Mitchell and his band mates – drum­mer brother Brett, gui­tarist Chris Day­mond and bassist Vanessa Thorn­ton – re­vis­ited their back cat­a­logue for the ac­com­pa­ny­ing Twenty com­pi­la­tion, out last month.

Hear­ing those early songs for the first time in years while driv­ing into Mel­bourne from his Bel­lar­ine Penin­sula home was right up there with schoolphoto flash­backs for Mitchell.

“In a way, I have kind of avoided it,” he says.

“It was hard to lis­ten to. I loved play­ing the songs live and living with them in that way, but lis­ten­ing to the record ... I was in such a hurry to leave it be­hind.”

In the be­gin­ning, the Jebs, as they be­came af­fec­tion­ately known, were sub­ject to an in­tense bid­ding war – in­volv­ing some flash lunches and din­ners – be­tween a ma­jor­ity of lo­cal record la­bels as word spread be­yond Perth.

The hype hit the east coast when they signed to Mur­mur.

“Re­mem­ber, this was well be­fore the in­ter­net or so­cial me­dia. Living in Perth re­ally was iso­la­tion,” Mitchell says.

While Mitchell and Co. took their mu­sic se­ri­ously, one of their last­ing lega­cies is their hu­mor­ous, ir­rev­er­ent videos. Just don’t men­tion the kilts.

Given their 2001 sin­gle Fall Down fea­tured bag­pipes, the kilts seemed log­i­cal when sug­gested by video direc­tor mate. Yet Mitchell re­mains un­con­vinced it was ever a good idea.

“Ev­ery­one thought it would be funny, but once the video came out, it got a bit out of con­trol. When we were play­ing Fall Down on Rove they wanted us to wear the kilts,” he says.

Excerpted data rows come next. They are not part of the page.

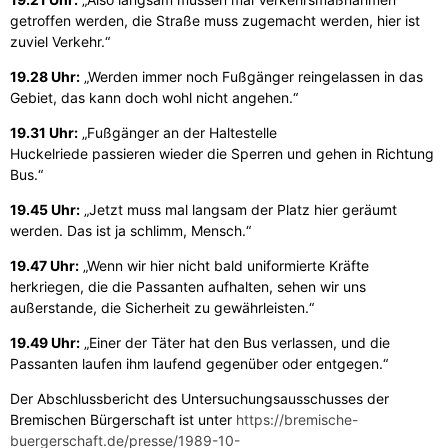
getroffen werden, die Straße muss zugemacht werden, hier ist
zuviel Verkehr.“
19.28 Uhr:
„Werden
immer noch Fußgänger reingelassen in das
Gebiet, das kann doch wohl nicht angehen.“
19.31 Uhr:
„Fußgänger
an der Haltestelle
Huckelriede passieren wieder die Sperren und gehen in Richtung
Bus.“
19.45 Uhr:
„Jetzt
muss mal langsam der Platz hier geräumt
werden. Das ist ja schlimm, Mensch.“
19.47 Uhr:
„Wenn
wir hier nicht bald uniformierte Kräfte
herkriegen, die die Passanten aufhalten, sehen wir uns
außerstande, die Sicherheit zu gewährleisten.“
19.49 Uhr:
„Einer
der Täter hat den Bus verlassen, und die
Passanten laufen ihm laufend gegenüber oder entgegen.“
Der Abschlussbericht des Untersuchungsausschusses der
Bremischen Bürgerschaft ist unter
https://bremische-
buergerschaft.de/presse/1989-10-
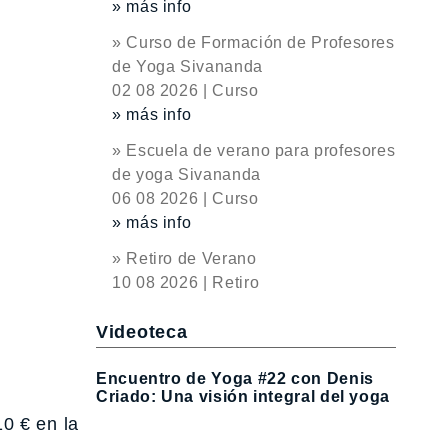
» más info
» Curso de Formación de Profesores
de Yoga Sivananda
02 08 2026 | Curso
» más info
» Escuela de verano para profesores
de yoga Sivananda
06 08 2026 | Curso
» más info
» Retiro de Verano
10 08 2026 | Retiro
Videoteca
Encuentro de Yoga #22 con Denis
Criado: Una visión integral del yoga
0 € en la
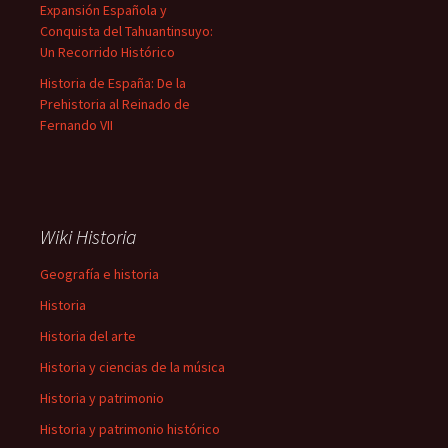
Expansión Española y
Conquista del Tahuantinsuyo:
Un Recorrido Histórico
Historia de España: De la
Prehistoria al Reinado de
Fernando VII
Wiki Historia
Geografía e historia
Historia
Historia del arte
Historia y ciencias de la música
Historia y patrimonio
Historia y patrimonio histórico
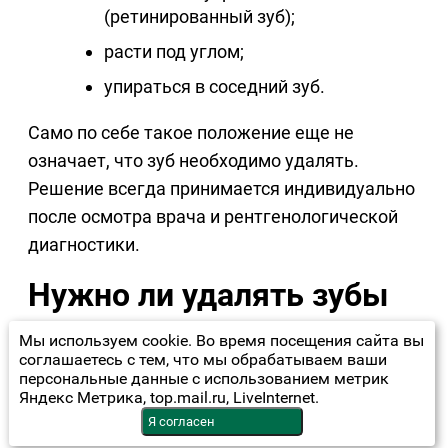
(ретинированный зуб);
расти под углом;
упираться в соседний зуб.
Само по себе такое положение еще не
означает, что зуб необходимо удалять.
Решение всегда принимается индивидуально
после осмотра врача и рентгенологической
диагностики.
Нужно ли удалять зубы
мудрости
Мы используем cookie. Во время посещения сайта вы
соглашаетесь с тем, что мы обрабатываем ваши
Самый распространенный миф — что все
персональные данные с использованием метрик
Яндекс Метрика, top.mail.ru, LiveInternet.
зубы мудрости необходимо удалять сразу
Я согласен
после их появления. На самом деле это не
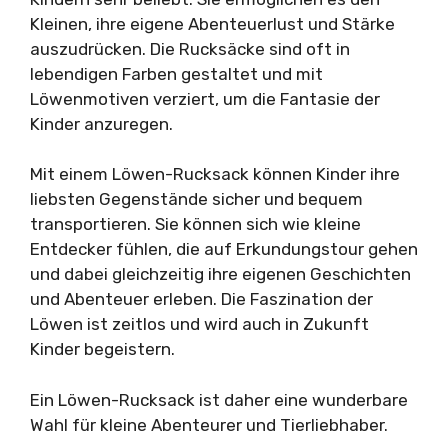
Kleinen, ihre eigene Abenteuerlust und Stärke
auszudrücken. Die Rucksäcke sind oft in
lebendigen Farben gestaltet und mit
Löwenmotiven verziert, um die Fantasie der
Kinder anzuregen.
Mit einem Löwen-Rucksack können Kinder ihre
liebsten Gegenstände sicher und bequem
transportieren. Sie können sich wie kleine
Entdecker fühlen, die auf Erkundungstour gehen
und dabei gleichzeitig ihre eigenen Geschichten
und Abenteuer erleben. Die Faszination der
Löwen ist zeitlos und wird auch in Zukunft
Kinder begeistern.
Ein Löwen-Rucksack ist daher eine wunderbare
Wahl für kleine Abenteurer und Tierliebhaber.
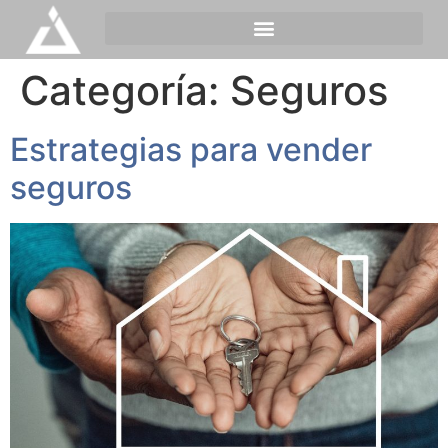
Categoría:
Seguros
Estrategias para vender
seguros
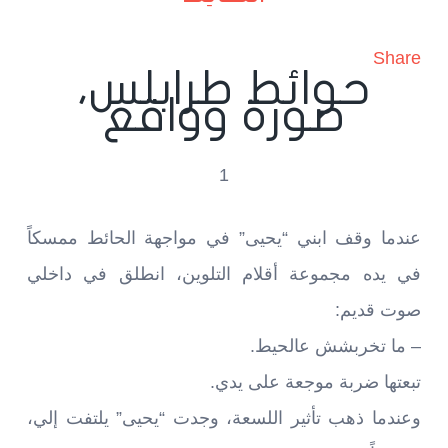
Share
حوائط طرابلس،
صورة وواقع
1
عندما وقف ابني “يحيى” في مواجهة الحائط ممسكاً
في يده مجموعة أقلام التلوين، انطلق في داخلي
صوت قديم:
– ما تخربشش عالحيط.
تبعتها ضربة موجعة على يدي.
وعندما ذهب تأثير اللسعة، وجدت “يحيى” يلتفت إلي،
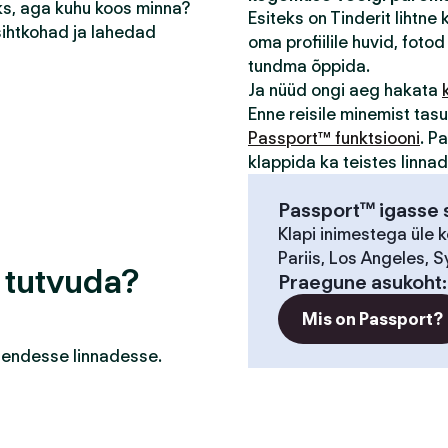
eks, aga kuhu koos minna?
Esiteks on Tinderit lihtne
sihtkohad ja lahedad
oma profiilile huvid, fotod 
tundma õppida.
Ja nüüd ongi aeg hakata
Enne reisile minemist ta
Passport™ funktsiooni
. P
klappida ka teistes linna
Passport™ igasse s
Klapi inimestega üle 
Pariis, Los Angeles, S
a tutvuda?
Praegune asukoht
Mis on Passport?
a nendesse linnadesse.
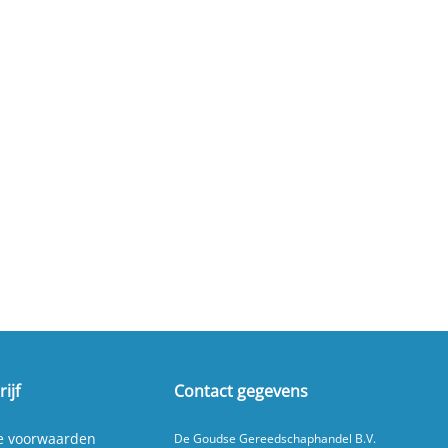
ijf
Contact gegevens
e voorwaarden
De Goudse Gereedschaphandel B.V.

“Then ev­ery time we did a press shoot, the record la­bel would ask us if we would ... we al­ways re­fused.”

Still, they weren’t shy about cos­tumes on stage. Mitchell jokes that if all four mem­bers could find their ar­ray of out­fits from across the years, Jebe­diah could do enough cos­tume changes on the Twenty tour to ri­val Bey­once.

Find­ing those old sar­to­rial state­ments would be easy for the Mitchell broth­ers, cour­tesy of their ar­chiv­ing mother.

But Thorn­ton and Day­mond ap­pear to have lost some of the stage and video out­fits to the mists of rock past.

One of Mitchell’s favourites was the baggy, colour­ful track­suits Jebe­diah wore dur­ing their tri­umphant main­stage sets dur­ing the 2000 Big Day Out tour.

“I was around at Mum’s house last year in Perth be­cause we were col­lect­ing images and stuff for the an­niver­sary and, lo and be­hold, she had the track­suits wrapped up in Zi­ploc bags,” Mitchell re­veals.

“I was so ex­cited. If Ness and Chris find theirs by some mir­a­cle, then this could hap­pen again.” But, he adds, “some­how I don’t think they were into it as much as I was ...”

What hap­pens next for Jebe­diah re­mains un­cer­tain.

Mitchell says there are two pos­si­bil­i­ties: “Nei­ther would sur­prise me.”

For starters: “This could be the last sig­nif­i­cant chap­ter of the band, the last time we do a big tour.”

But: “We may also kick­start a new phase of writ­ing and work­ing to­wards some­thing.

“It’s one of those things where you need mo­men­tum. It can be very dif­fi­cult when you haven’t been see­ing each other for a while to make the magic hap­pen.”


Jebe­diah have got the band back to­gether for their 20th an­niver­sary tour and al­bum re­lease.